I can still remember the moment. It should have been a perfect day. Bright spring morning. Sun streaming in through the window. Birds singing in the park opposite (you get the picture) … except it was the darkest moment of my life.

It was the moment where I had to admit that I was totally screwed. No way I could continue trying to deny this … hoping it might go away … no point in pretending I had any resources against the bomb I now carry around in my head.

This thing is alien. It forced itself into my life and now holds it hostage, threatening to explode at any point. Now everything I do is subservient to it and I have to life my life by its demands. I know it’s warped (and getting worse), but there’s nothing I can do to stop it … “Oh no, you can’t do that any more … If you try do that, and it goes wrong I’ll go BANG! and then where will you be

So I carry on trying to live some kind of life. Incidents happen, my world shrinks a little more, anxiety increases its grip on me, and life gets a little more distorted. This cycle continues until a weekend break to the Channel Islands where I finally catch how bad things have become. My anxiety/panic around banks has become so bad that I’m now walking around with £50 notes stuffed in my shoes! … “ENOUGH THIS HAS TO STOP”

So how the hell do I get fixed? Self-help seemed a good place start … then healing … then the web … (the list goes on). For a while it seemed as if recovery was assured “Yes …. I’m fixed … cured …. life is great … I can go do anything. Then … BANG! “Hello Giles … I’m back … Did you miss me?

That was the most damaging of setbacks, but I eventually realised that misapplied, even the best help can be ineffective or even damaging. Moreover, the kind of help we need can change over time, and it needs to be able to handle failure and setback not just “pump” us for success.

Finally, after being introduced to a specialist dealing with anxiety and panic, I realised that there is no substitute for proven expertise. I can still remember her saying (with a slight twinkle in her eye that proved she was human as well as expert) “I love working with anxiety … Because when you do it right its so easy to fix”. For the first time in three years I felt a slight flicker of hope start to burn.

On 27th Jan 2000, I confronted my anxiety and won. It was the first in many rounds. But it marked the start of the end of that voice. By chance I showed friends some of the software tools that I developed to help me get to that point, they commented that others might find benefit in using them too. And so the next chapter of my life started.

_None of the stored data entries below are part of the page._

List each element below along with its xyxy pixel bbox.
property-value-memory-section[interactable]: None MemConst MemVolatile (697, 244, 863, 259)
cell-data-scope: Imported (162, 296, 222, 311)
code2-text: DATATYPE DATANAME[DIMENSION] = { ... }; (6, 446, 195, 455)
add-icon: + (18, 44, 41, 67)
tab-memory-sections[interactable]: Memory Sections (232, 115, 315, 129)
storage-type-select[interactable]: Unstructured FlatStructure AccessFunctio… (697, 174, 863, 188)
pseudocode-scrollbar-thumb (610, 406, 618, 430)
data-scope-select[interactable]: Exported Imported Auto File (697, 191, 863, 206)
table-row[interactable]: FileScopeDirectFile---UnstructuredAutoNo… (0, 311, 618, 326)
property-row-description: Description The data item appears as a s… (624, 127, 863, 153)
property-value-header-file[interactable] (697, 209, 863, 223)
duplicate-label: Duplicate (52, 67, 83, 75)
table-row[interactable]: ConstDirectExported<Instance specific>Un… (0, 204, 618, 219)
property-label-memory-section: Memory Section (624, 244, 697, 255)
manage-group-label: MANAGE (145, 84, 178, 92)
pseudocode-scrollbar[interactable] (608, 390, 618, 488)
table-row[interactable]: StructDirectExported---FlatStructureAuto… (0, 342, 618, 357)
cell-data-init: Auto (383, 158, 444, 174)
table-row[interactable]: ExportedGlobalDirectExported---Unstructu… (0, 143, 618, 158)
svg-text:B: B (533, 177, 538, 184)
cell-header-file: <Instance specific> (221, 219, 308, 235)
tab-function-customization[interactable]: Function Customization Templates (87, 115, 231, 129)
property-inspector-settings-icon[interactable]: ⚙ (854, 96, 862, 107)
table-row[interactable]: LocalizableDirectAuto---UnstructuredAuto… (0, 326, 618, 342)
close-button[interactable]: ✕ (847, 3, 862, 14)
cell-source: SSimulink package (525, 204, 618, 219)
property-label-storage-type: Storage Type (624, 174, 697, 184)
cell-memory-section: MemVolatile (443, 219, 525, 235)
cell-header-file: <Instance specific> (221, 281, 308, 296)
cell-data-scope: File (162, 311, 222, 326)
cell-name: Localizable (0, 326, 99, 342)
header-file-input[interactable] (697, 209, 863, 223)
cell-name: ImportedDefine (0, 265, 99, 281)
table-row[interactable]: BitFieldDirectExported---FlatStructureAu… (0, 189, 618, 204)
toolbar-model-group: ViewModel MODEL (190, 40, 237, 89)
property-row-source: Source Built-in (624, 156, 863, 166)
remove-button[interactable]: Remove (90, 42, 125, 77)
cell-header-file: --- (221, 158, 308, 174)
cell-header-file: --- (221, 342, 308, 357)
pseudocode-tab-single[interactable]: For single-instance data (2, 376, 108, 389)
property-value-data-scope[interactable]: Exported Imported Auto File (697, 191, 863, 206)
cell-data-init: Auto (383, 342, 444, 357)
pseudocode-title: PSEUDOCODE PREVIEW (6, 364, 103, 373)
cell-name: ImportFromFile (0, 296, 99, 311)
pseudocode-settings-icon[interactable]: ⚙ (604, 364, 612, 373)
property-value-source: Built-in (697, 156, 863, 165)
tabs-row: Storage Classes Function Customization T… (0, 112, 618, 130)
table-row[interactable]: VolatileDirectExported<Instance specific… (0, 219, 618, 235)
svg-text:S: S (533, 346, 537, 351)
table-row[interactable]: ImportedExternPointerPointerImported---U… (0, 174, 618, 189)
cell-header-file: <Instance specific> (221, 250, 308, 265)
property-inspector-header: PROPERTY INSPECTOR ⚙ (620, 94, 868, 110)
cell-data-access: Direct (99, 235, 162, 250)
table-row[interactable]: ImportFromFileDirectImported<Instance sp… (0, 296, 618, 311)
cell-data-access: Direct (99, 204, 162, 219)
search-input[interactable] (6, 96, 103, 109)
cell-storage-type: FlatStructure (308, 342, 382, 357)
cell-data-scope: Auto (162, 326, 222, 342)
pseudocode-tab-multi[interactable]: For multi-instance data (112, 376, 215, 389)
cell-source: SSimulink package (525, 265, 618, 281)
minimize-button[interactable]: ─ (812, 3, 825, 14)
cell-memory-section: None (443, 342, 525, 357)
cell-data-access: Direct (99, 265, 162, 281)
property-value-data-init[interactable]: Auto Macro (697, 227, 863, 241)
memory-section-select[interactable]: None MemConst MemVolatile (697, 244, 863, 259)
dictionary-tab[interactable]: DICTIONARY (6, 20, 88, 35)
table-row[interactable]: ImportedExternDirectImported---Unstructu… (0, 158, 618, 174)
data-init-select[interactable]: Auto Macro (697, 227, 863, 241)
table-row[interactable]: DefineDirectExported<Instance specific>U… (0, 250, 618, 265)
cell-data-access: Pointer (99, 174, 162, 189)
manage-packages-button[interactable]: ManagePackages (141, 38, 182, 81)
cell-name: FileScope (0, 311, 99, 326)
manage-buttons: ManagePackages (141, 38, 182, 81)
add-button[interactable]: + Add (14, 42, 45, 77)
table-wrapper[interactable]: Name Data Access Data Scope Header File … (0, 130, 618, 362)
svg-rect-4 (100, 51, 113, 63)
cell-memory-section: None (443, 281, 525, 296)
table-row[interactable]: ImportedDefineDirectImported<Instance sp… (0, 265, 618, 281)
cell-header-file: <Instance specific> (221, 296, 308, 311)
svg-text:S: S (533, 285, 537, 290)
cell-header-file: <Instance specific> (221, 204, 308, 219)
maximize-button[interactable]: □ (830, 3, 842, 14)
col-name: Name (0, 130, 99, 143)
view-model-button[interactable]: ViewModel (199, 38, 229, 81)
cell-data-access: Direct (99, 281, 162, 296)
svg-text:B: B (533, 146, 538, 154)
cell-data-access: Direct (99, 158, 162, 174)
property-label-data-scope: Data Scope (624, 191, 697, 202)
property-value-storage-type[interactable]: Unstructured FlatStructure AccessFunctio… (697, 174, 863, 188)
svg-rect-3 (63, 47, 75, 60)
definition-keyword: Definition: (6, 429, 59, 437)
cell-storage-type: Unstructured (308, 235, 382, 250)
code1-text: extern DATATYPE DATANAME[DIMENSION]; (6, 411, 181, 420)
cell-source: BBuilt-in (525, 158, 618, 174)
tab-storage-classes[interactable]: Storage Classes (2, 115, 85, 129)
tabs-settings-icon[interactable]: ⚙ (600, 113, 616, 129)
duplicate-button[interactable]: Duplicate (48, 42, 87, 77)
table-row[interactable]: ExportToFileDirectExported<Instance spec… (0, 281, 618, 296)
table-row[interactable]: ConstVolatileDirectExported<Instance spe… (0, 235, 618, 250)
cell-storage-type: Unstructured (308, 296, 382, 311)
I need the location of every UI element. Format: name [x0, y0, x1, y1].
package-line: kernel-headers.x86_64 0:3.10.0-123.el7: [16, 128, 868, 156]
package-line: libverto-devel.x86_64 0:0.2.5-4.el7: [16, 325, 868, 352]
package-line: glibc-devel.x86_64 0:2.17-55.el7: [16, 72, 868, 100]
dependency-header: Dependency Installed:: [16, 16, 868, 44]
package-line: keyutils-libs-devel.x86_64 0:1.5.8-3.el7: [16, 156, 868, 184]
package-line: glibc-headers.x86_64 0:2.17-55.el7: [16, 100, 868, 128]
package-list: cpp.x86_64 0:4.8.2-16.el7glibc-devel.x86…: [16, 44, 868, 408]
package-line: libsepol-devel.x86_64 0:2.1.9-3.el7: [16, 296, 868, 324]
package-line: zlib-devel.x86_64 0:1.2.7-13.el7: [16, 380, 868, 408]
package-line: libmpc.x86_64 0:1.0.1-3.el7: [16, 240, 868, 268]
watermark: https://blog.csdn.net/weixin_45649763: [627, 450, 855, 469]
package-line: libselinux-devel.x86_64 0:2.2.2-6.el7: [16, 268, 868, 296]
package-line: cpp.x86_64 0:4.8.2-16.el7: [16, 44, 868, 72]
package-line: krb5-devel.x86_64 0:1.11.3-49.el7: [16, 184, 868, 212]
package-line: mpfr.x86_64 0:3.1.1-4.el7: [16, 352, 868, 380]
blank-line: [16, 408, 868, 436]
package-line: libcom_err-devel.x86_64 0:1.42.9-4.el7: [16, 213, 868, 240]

There have been many iterations of many ideas between then and now. Some providing clear value for many people, others failing to see the light of day. While long, this journey leaves me with a very clear sense of how the combination of wellbeing & technology can create understanding, that can bring about change, that can bring about long term benefit for many people who would otherwise be outside the loop.

I was lucky. I was able to persevere to a point where I learnt how to make things better. I know of many instances where others have not been so lucky. I see no reason, when we have as many resources as we have, why this should continue to happen.

In software Hello World is a programme “simple enough so that people who have no experience with computer programming can easily understand it”. I think it stands as a perfect example of our principles … this can be simple … it can be straightforward … you can feel better and then stay that way. Where would you like to begin?